__PROBLEM TO WORK ON__.
Omit every picture while you reproduce the entries that follow word for word.

##### DATASET #####

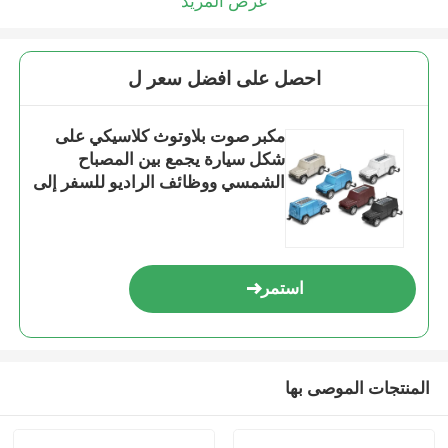
عرض المزيد
احصل على افضل سعر ل
مكبر صوت بلاوتوث كلاسيكي على
شكل سيارة يجمع بين المصباح
الشمسي ووظائف الراديو للسفر إلى
المنزل في الهواء الطلق
استمر
المنتجات الموصى بها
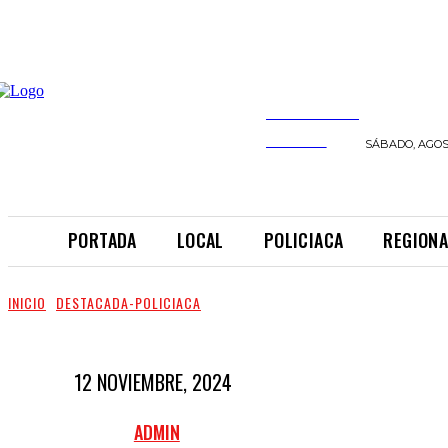
INFORMANDO
A TIEMPO
SÁBADO, AGOST
PORTADA
LOCAL
POLICIACA
REGIONA
INICIO
DESTACADA-POLICIACA
12 NOVIEMBRE, 2024
ADMIN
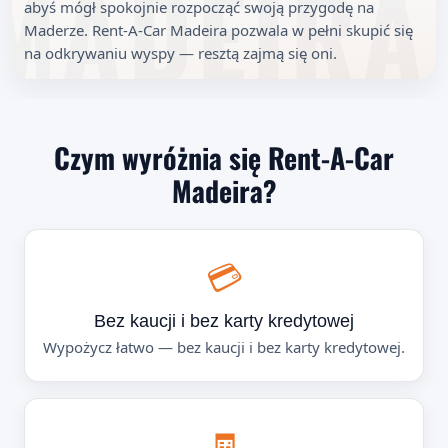
abyś mógł spokojnie rozpocząć swoją przygodę na
Maderze. Rent-A-Car Madeira pozwala w pełni skupić się
na odkrywaniu wyspy — resztą zajmą się oni.
Czym wyróżnia się Rent-A-Car
Madeira?
💳
Bez kaucji i bez karty kredytowej
Wypożycz łatwo — bez kaucji i bez karty kredytowej.
🧾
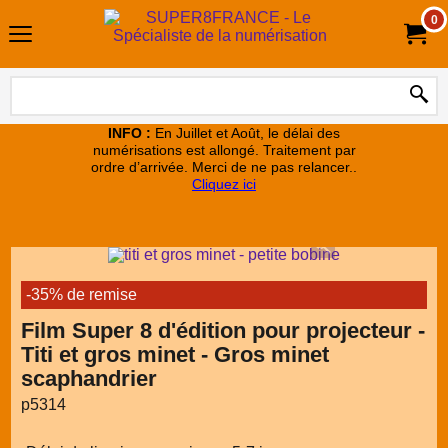
0
INFO :
En Juillet et Août, le délai des
numérisations est allongé. Traitement par
ordre d’arrivée. Merci de ne pas relancer..
Cliquez ici
-35% de remise
Film Super 8 d'édition pour projecteur -
Titi et gros minet - Gros minet
scaphandrier
p5314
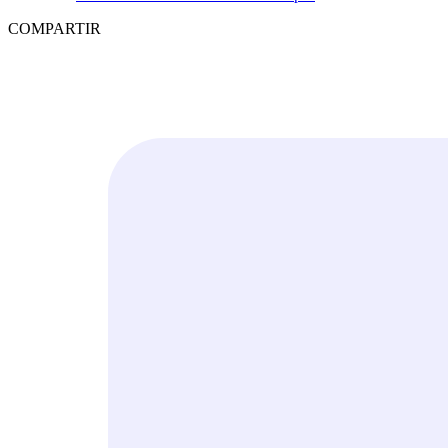
COMPARTIR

#####

__SOLUTION__.
عرض المزيد
احصل على افضل سعر ل
مكبر صوت بلاوتوث كلاسيكي على
شكل سيارة يجمع بين المصباح
الشمسي ووظائف الراديو للسفر إلى
المنزل في الهواء الطلق
استمر
المنتجات الموصى بها
INFORMANDO
A TIEMPO
SÁBADO, AGOST
PORTADA
LOCAL
POLICIACA
REGIONA
INICIO
DESTACADA-POLICIACA
12 NOVIEMBRE, 2024
ADMIN
abyś mógł spokojnie rozpocząć swoją przygodę na
Maderze. Rent-A-Car Madeira pozwala w pełni skupić się
na odkrywaniu wyspy — resztą zajmą się oni.
Czym wyróżnia się Rent-A-Car
Madeira?
💳
Bez kaucji i bez karty kredytowej
Wypożycz łatwo — bez kaucji i bez karty kredytowej.
🧾
0
INFO :
En Juillet et Août, le délai des
numérisations est allongé. Traitement par
ordre d’arrivée. Merci de ne pas relancer..
Cliquez ici
-35% de remise
Film Super 8 d'édition pour projecteur -
Titi et gros minet - Gros minet
scaphandrier
p5314
COMPARTIR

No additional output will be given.